Mar 24 2008 12:00PM GMT
Posted by: Ryan Shopp
DataCenter
The deeper we dig the tougher it becomes to make dividing lines. Originally we had 2 DCAB areas Performance & Capacity as one and Availability as another. Then, based on some further thoughts we made an adjustment and bundled Performance & Availability together along with Capacity & Analytics. I still find myself questioning this when I take a look things like yesterday’s recent announcement by Xangati; End-User Activity to Front-line support and NetQoS; add Network Behavior Analysis.
The reason for my questioning this is many performance solutions maintain their data allowing for historical/capacity analysis. To say it another way, you will more often find a performance vendor also doing capacity management vs. doing availability monitoring (unless your talking about the big 4 or 5). So it’s time to step back and take a deeper look at approaches and functionality then figure out which vendors go where (aka a bottom up perspective).
Looking back at the original post for the Data Center Automation Blueprint called Digging into these 6 functional areas: Performance & Capacity we notice a discussion that started talking through approaches.
- passive vs. active
- agent vs. agent-less
- in-line appliance vs. out-of-band appliance (e.g., span a port)
- proprietary vs. leverage infrastructure mgmt. capabilities (e.g., Cisco Netflow)
- outside the data center looking in vs. inside the data center itself.
- Reactive troubleshooting vs. Proactive Predictive
So let’s start pondering these a little more.

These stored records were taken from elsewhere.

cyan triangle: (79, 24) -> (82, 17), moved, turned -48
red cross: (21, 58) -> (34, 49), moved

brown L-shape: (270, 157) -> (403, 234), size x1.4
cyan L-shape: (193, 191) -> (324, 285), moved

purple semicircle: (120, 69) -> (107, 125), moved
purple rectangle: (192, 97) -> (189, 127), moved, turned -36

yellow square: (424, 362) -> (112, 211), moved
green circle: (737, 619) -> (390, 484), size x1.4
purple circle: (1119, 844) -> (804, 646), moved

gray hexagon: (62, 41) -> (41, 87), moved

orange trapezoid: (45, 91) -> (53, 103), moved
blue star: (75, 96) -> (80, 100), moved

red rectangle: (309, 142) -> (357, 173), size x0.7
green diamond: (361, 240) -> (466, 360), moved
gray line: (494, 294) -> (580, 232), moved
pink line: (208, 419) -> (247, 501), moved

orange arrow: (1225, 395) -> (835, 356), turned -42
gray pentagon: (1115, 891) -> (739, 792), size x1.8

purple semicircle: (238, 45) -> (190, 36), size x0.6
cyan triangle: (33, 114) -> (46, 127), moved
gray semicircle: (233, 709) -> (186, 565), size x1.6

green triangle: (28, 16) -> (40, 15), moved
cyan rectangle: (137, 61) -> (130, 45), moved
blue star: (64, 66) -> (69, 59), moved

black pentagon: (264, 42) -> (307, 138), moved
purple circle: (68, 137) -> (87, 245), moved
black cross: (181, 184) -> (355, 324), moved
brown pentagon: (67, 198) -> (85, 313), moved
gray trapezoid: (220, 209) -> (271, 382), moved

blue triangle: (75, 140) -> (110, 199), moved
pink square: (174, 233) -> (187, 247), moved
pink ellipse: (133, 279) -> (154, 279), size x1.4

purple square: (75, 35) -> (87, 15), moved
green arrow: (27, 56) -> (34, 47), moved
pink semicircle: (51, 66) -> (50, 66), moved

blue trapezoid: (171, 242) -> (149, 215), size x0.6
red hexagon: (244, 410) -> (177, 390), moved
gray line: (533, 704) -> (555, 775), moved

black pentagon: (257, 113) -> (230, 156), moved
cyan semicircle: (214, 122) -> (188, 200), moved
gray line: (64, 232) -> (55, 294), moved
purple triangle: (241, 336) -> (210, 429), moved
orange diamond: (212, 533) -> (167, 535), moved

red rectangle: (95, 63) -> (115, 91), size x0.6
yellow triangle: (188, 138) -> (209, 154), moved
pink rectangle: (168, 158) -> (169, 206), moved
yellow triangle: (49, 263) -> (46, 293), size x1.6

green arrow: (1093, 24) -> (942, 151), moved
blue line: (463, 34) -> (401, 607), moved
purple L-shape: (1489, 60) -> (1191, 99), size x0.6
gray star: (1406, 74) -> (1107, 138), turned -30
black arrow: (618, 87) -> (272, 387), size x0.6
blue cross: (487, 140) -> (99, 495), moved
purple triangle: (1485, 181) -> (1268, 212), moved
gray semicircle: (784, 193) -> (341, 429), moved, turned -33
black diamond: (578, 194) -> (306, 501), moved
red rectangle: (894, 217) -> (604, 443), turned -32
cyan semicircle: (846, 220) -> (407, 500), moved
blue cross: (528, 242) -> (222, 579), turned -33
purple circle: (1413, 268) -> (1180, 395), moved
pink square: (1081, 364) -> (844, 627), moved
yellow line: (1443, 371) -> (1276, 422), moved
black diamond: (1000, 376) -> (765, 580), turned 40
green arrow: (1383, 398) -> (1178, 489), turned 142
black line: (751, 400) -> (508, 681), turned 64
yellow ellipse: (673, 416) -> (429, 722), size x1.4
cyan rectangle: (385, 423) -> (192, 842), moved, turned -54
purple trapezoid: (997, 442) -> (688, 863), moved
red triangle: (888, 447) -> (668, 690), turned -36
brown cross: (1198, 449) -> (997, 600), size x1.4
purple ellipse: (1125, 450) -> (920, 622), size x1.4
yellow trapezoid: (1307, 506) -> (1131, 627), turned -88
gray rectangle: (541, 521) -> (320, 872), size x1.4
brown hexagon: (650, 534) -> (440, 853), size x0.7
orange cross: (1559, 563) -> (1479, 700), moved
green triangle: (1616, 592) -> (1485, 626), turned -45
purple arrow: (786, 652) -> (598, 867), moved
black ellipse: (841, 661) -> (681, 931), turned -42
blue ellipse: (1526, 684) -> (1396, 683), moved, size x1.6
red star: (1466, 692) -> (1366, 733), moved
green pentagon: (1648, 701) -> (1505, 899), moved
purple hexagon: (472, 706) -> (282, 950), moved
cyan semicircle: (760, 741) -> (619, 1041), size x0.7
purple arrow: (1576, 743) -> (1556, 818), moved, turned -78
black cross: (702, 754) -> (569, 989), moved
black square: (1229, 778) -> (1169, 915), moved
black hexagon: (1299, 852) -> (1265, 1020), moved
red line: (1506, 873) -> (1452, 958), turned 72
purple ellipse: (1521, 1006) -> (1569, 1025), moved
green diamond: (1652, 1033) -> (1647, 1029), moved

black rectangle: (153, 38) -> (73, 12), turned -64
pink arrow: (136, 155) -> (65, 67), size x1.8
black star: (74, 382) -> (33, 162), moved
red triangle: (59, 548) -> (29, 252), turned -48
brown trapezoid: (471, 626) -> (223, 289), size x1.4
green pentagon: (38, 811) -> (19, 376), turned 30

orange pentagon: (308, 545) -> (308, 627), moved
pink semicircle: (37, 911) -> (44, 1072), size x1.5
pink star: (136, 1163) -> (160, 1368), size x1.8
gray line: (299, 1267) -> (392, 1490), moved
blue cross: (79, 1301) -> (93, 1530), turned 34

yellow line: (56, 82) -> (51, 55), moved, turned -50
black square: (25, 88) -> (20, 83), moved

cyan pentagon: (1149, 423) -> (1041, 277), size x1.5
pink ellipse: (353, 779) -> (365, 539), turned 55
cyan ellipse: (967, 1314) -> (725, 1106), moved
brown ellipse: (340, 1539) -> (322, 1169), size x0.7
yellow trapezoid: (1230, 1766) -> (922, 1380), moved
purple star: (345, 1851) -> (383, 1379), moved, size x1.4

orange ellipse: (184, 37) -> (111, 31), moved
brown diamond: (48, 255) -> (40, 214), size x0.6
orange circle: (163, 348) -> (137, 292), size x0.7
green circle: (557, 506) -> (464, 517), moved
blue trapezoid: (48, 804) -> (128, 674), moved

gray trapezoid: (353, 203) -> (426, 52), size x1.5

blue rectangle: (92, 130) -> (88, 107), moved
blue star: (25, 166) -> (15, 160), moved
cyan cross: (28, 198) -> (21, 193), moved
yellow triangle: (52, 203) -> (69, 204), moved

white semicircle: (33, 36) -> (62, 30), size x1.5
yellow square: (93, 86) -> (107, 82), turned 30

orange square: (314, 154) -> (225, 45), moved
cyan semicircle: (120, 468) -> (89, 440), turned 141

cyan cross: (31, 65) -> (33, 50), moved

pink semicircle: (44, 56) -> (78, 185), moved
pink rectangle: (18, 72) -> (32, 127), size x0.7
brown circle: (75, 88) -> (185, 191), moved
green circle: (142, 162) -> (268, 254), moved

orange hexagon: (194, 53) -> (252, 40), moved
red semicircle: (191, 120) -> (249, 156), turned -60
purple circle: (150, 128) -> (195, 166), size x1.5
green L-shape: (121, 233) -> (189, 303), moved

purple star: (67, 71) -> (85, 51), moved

Passive Monitoring - the monitoring of actual traffic flows passively to collect statistics; example inline appliance or spanned port on a switch that mirrors over a copy of all traffic flows to that appliance
Active Monitoring - the monitoring of end points using different protocols to collect statistics; example create a TCP packet and query an applictions/service that should respond to it…e.g., SMTP port 25.
Now even starting with these two you can start pulling things apart due to various hybrid approaches and positioning by vendors. The case can be made that passive is nothing more then collection of data that is then passed back to a centralized point…just like active, which requests the data and receives immediate response to place within the centralized aggregation point. It gets further convoluted when some vendors allow you to use passive data as it’s gathered on appliance vs. other wait for it to be aggregated back to the central management point. So with all this confusion where do we go from here…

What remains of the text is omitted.